I also still use Adblock Plus, but only because I've just never looked for anything better. It works good enough. Too many sites are using blocker detection anymore making it harder to employ. Unfortunately it's usually the ones that employ high-revenue (RPM) autostart video ads and there's no way around it to use the site. I guess they really want the click revenue. lol


* Disclaimer: I am a HughesNet customer and not a HughesNet employee. All of my comments are my own and do not necessarily represent HughesNet in any way.
Professor

Re: Gen 5 Compatibility with Mac Sierra


@GabeU wrote:

@cybercycle1

 

Some browser, themselves, have also changed.  An unfortunate example is Chrome no longer allowing someone to either turn off plugins, or require permission for the plugins to run.  These were great options for sites like CNN, where videos accompany almosts every story.  

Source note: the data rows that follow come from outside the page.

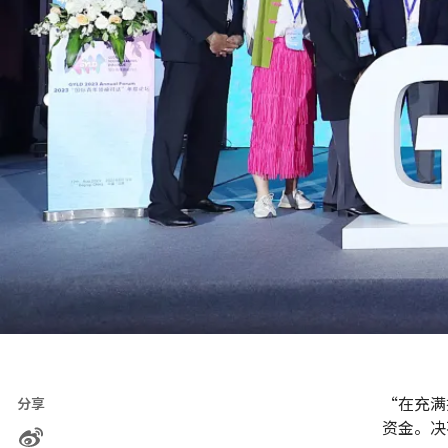
“在充满
分享
资金。决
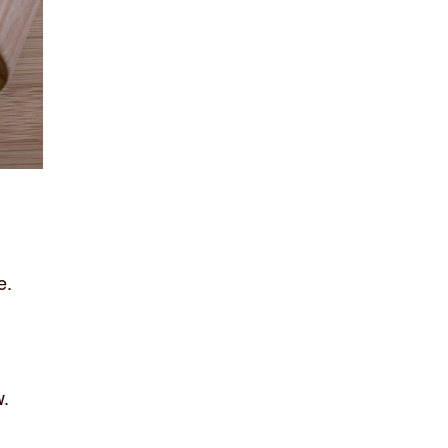
e.
w.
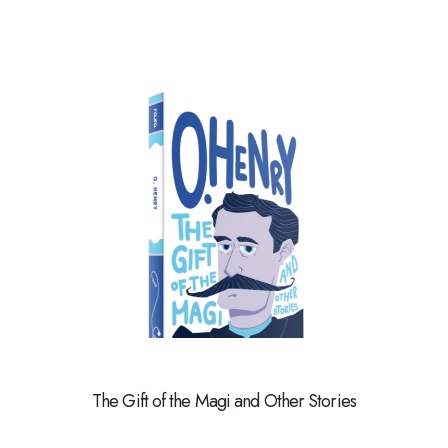
The Gift of the Magi and Other Stories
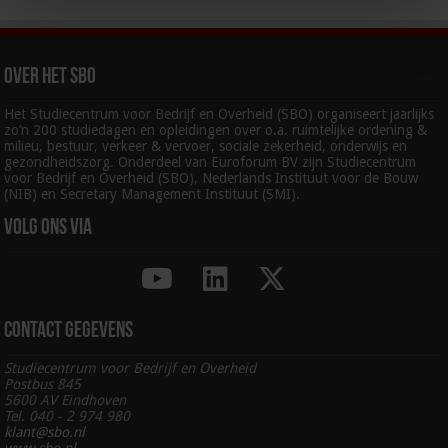
Over het SBO
Het Studiecentrum voor Bedrijf en Overheid (SBO) organiseert jaarlijks
zo’n 200 studiedagen en opleidingen over o.a. ruimtelijke ordening &
milieu, bestuur, verkeer & vervoer, sociale zekerheid, onderwijs en
gezondheidszorg. Onderdeel van Euroforum BV zijn Studiecentrum
voor Bedrijf en Overheid (SBO), Nederlands Instituut voor de Bouw
(NIB) en Secretary Management Instituut (SMI).
Volg ons via
Contact gegevens
Studiecentrum voor Bedrijf en Overheid
Postbus 845
5600 AV Eindhoven
Tel. 040 - 2 974 980
klant@sbo.nl
www.sbo.nl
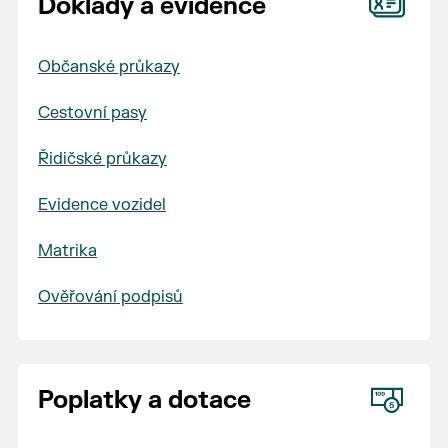
Doklady a evidence
Občanské průkazy
Cestovní pasy
Řidičské průkazy
Evidence vozidel
Matrika
Ověřování podpisů
Poplatky a dotace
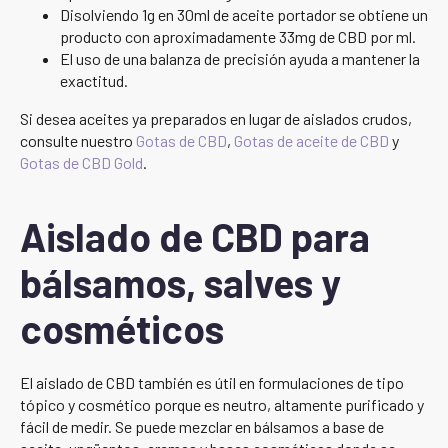
Disolviendo 1g en 30ml de aceite portador se obtiene un
producto con aproximadamente 33mg de CBD por ml.
El uso de una balanza de precisión ayuda a mantener la
exactitud.
Si desea aceites ya preparados en lugar de aislados crudos,
consulte nuestro
Gotas de CBD
,
Gotas de aceite de CBD
y
Gotas de CBD Gold
.
Aislado de CBD para
bálsamos, salves y
cosméticos
El aislado de CBD también es útil en formulaciones de tipo
tópico y cosmético porque es neutro, altamente purificado y
fácil de medir. Se puede mezclar en bálsamos a base de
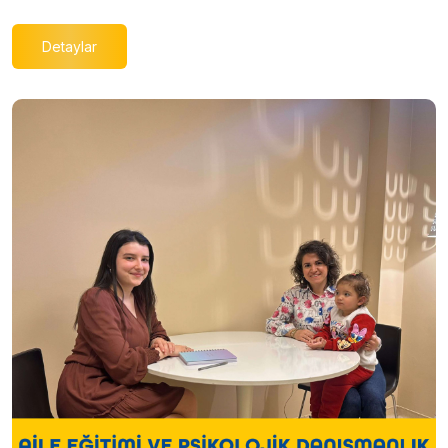
Detaylar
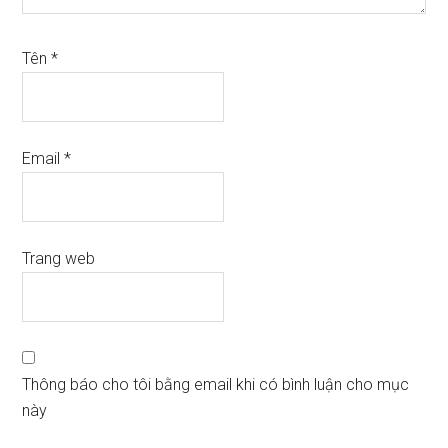
Tên
*
Email
*
Trang web
Thông báo cho tôi bằng email khi có bình luận cho mục
này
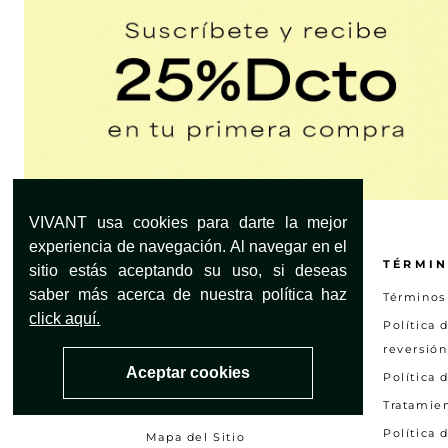
VIVANT usa cookies para darte la mejor
experiencia de navegación. Al navegar en el
¿NECESITAS AYUDA?
TÉRMIN
sitio estás aceptando su uso, si deseas
saber más acerca de nuestra política haz
Servicio al Cliente
Términos
click aquí.
Encuentra tu tienda
Política 
reversión
Preguntas frecuentes
Aceptar cookies
Política 
Otras solicitudes
Tratamie
Consultar estado PQRS
Política 
Mapa del Sitio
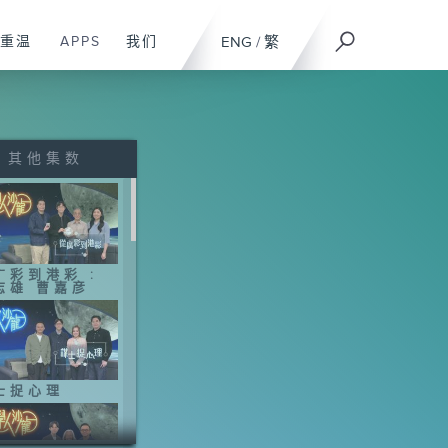
重温
APPS
我们
ENG
/
繁
其他集数
广彩到港彩 :
志雄 曹嘉彦
士捉心理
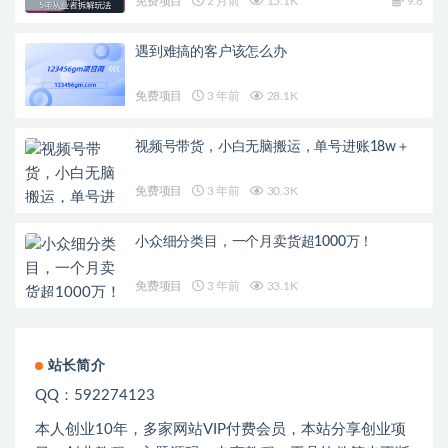
免费项目
2 月前
15.1K
9.8
遇到难搞的客户该怎么办
免费项目
3 年前
28.1K
视频号带货，小白无脑搬运，单号进账18w＋
免费项目
3 年前
30.3K
小众细分类目，一个月卖货超1000万！
免费项目
3 年前
33.1K
站长简介
QQ：592274123
本人创业
10
年，多家网站
VIP
付费会员，本站分享创业项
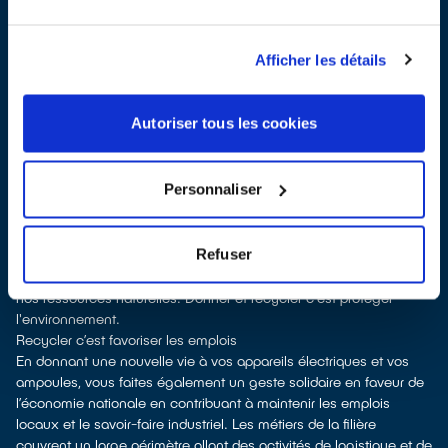
dans certains points de vente)
Les points de collecte de Franconville, partenaires de notre éco-
organisme
ecosystem
, nous remettent ensuite les appareils
Afficher les détails
collectés afin que nous procédions à leur dépollution et leur
recyclage.
Recycler c’est protéger la santé, l'environnement et les
Autoriser tous les cookies
ressources naturelles
La fabrication d’appareils électriques neufs est génératrice de
pollution et consommatrice de ressources naturelles. Donner
Personnaliser
votre électroménager permet d’éviter la fabrication de nouveaux
produits en alimentant le marché de l'occasion. Le recyclage
permet d'éviter l'extraction de matières premières brutes, leur
Refuser
transformation et leur transport, en utilisant à la place des
matières recyclées, ce qui génère moins de pollution et préserve
nos ressources naturelles. Donner et recycler c'est protéger
l'environnement.
Recycler c’est favoriser les emplois
En donnant une nouvelle vie à vos appareils électriques et vos
ampoules, vous faites également un geste solidaire en faveur de
l’économie nationale en contribuant à maintenir les emplois
locaux et le savoir-faire industriel. Les métiers de la filière
couvrent un large périmètre allant des activités de logistique et de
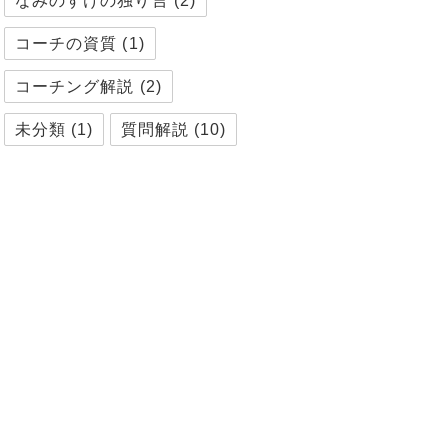
なみのすけの独り言
(2)
コーチの資質
(1)
コーチング解説
(2)
未分類
(1)
質問解説
(10)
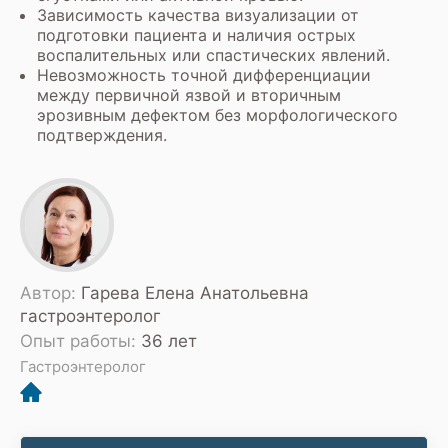
Зависимость качества визуализации от
подготовки пациента и наличия острых
воспалительных или спастических явлений.
Невозможность точной дифференциации
между первичной язвой и вторичным
эрозивным дефектом без морфологического
подтверждения.
Автор:
Гарева Елена Анатольевна
гастроэнтеролог
Опыт работы:
36 лет
Гастроэнтеролог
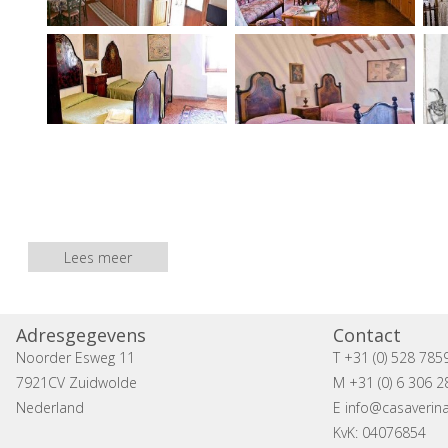
Lees meer
Adresgegevens
Contact
Noorder Esweg 11
T +31 (0) 528 785
7921CV Zuidwolde
M +31 (0) 6 306 2
Nederland
E
info@casaverina
KvK: 04076854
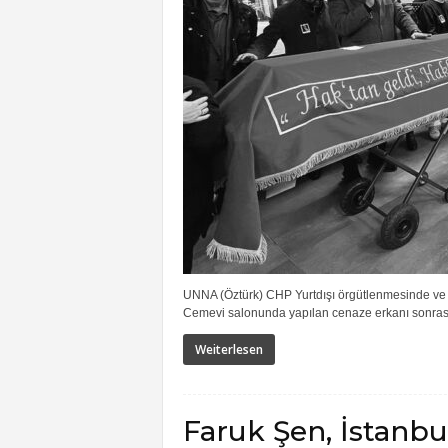
UNNA (Öztürk) CHP Yurtdışı örgütlenmesinde ve b
Cemevi salonunda yapılan cenaze erkanı sonrası
Weiterlesen
Faruk Şen, İstanbul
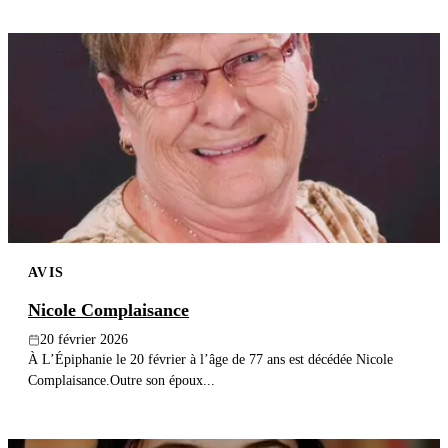
AVIS
Nicole Complaisance
20 février 2026
À L’Épiphanie le 20 février à l’âge de 77 ans est décédée Nicole
Complaisance.Outre son époux...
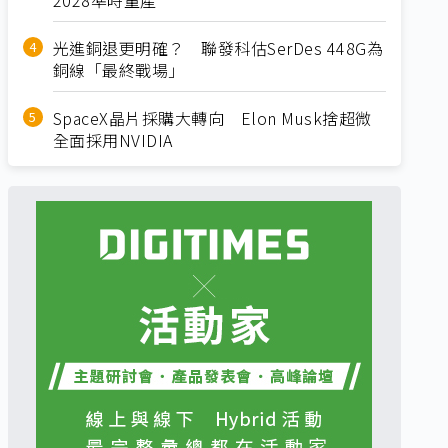
光進銅退更明確？ 聯發科估SerDes 448G為
銅線「最終戰場」
SpaceX晶片採購大轉向 Elon Musk捨超微
全面採用NVIDIA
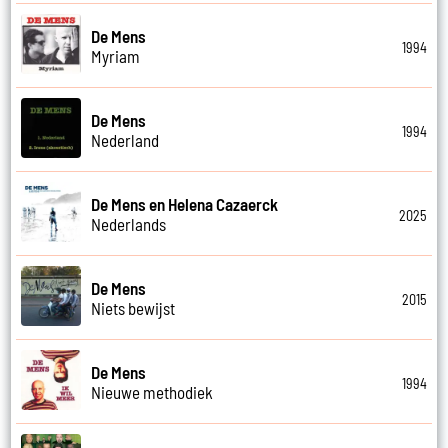
De Mens
1994
Myriam
De Mens
1994
Nederland
De Mens en Helena Cazaerck
2025
Nederlands
De Mens
2015
Niets bewijst
De Mens
1994
Nieuwe methodiek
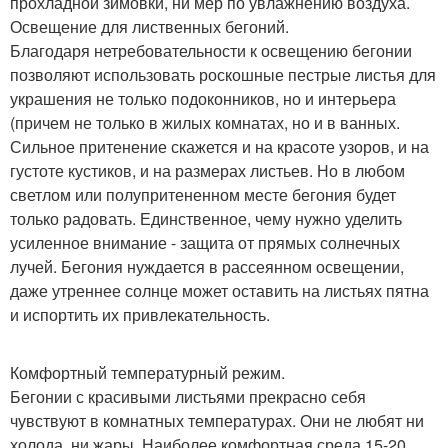
прохладной зимовки, ни мер по увлажнению воздуха.
Освещение для лиственных бегоний.
Благодаря нетребовательности к освещению бегонии
позволяют использовать роскошные пестрые листья для
украшения не только подоконников, но и интерьера
(причем не только в жилых комнатах, но и в ванных.
Сильное притенение скажется и на красоте узоров, и на
густоте кустиков, и на размерах листьев. Но в любом
светлом или полупритененном месте бегония будет
только радовать. Единственное, чему нужно уделить
усиленное внимание - защита от прямых солнечных
лучей. Бегония нуждается в рассеянном освещении,
даже утреннее солнце может оставить на листьях пятна
и испортить их привлекательность.
Комфортный температурный режим.
Бегонии с красивыми листьями прекрасно себя
чувствуют в комнатных температурах. Они не любят ни
холода, ни жары. Наиболее комфортная среда 15-20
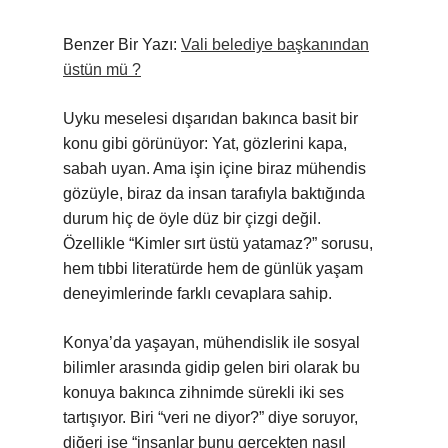
Benzer Bir Yazı:
Vali belediye başkanından
üstün mü ?
Uyku meselesi dışarıdan bakınca basit bir
konu gibi görünüyor: Yat, gözlerini kapa,
sabah uyan. Ama işin içine biraz mühendis
gözüyle, biraz da insan tarafıyla baktığında
durum hiç de öyle düz bir çizgi değil.
Özellikle “Kimler sırt üstü yatamaz?” sorusu,
hem tıbbi literatürde hem de günlük yaşam
deneyimlerinde farklı cevaplara sahip.
Konya’da yaşayan, mühendislik ile sosyal
bilimler arasında gidip gelen biri olarak bu
konuya bakınca zihnimde sürekli iki ses
tartışıyor. Biri “veri ne diyor?” diye soruyor,
diğeri ise “insanlar bunu gerçekten nasıl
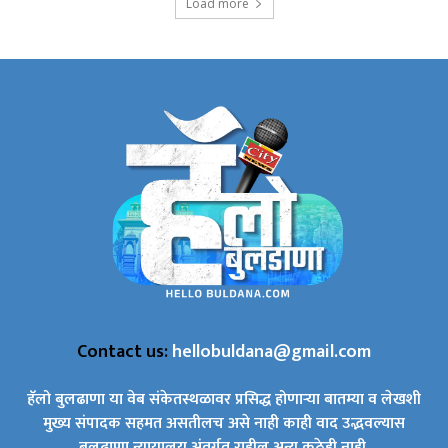
Load more
Contact us:
hellobuldana@gmail.com
हॅलो बुलढाणा या वेब संकेतस्थळावर प्रसिद्ध होणाऱ्या बातम्या व लेखशी
मुख्य संपादक सहमत असतीलच असे नाही काही वाद उद्भवल्यास
बुलढाणा न्यायालय अंतर्गत राहील अन्य कुठेही नाही.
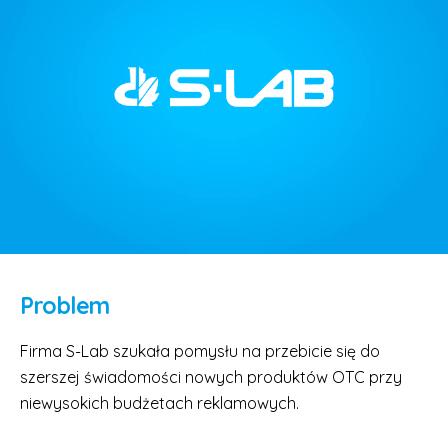
Problem
Firma S-Lab szukała pomysłu na przebicie się do
szerszej świadomości nowych produktów OTC przy
niewysokich budżetach reklamowych.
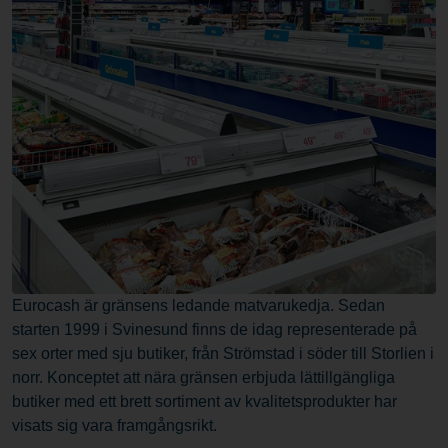
Eurocash är gränsens ledande matvarukedja. Sedan
starten 1999 i Svinesund finns de idag representerade på
sex orter med sju butiker, från Strömstad i söder till Storlien i
norr. Konceptet att nära gränsen erbjuda lättillgängliga
butiker med ett brett sortiment av kvalitetsprodukter har
visats sig vara framgångsrikt.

That's why I prefer Firefox for things like that. I can always turn on reader mode and it strips videos and other stuff, leaving you with a plain page.

Assistant Professor

Re: Gen 5 Compatibility with Mac Sierra

Pro tip: If you want to save a boatload of data on Apple products, kill the handoff feature. Your devices will shut down a lot quicker too. Found this nasty bugger just now.


* Disclaimer: I am a HughesNet customer and not a HughesNet employee. All of my comments are my own and do not necessarily represent HughesNet in any way.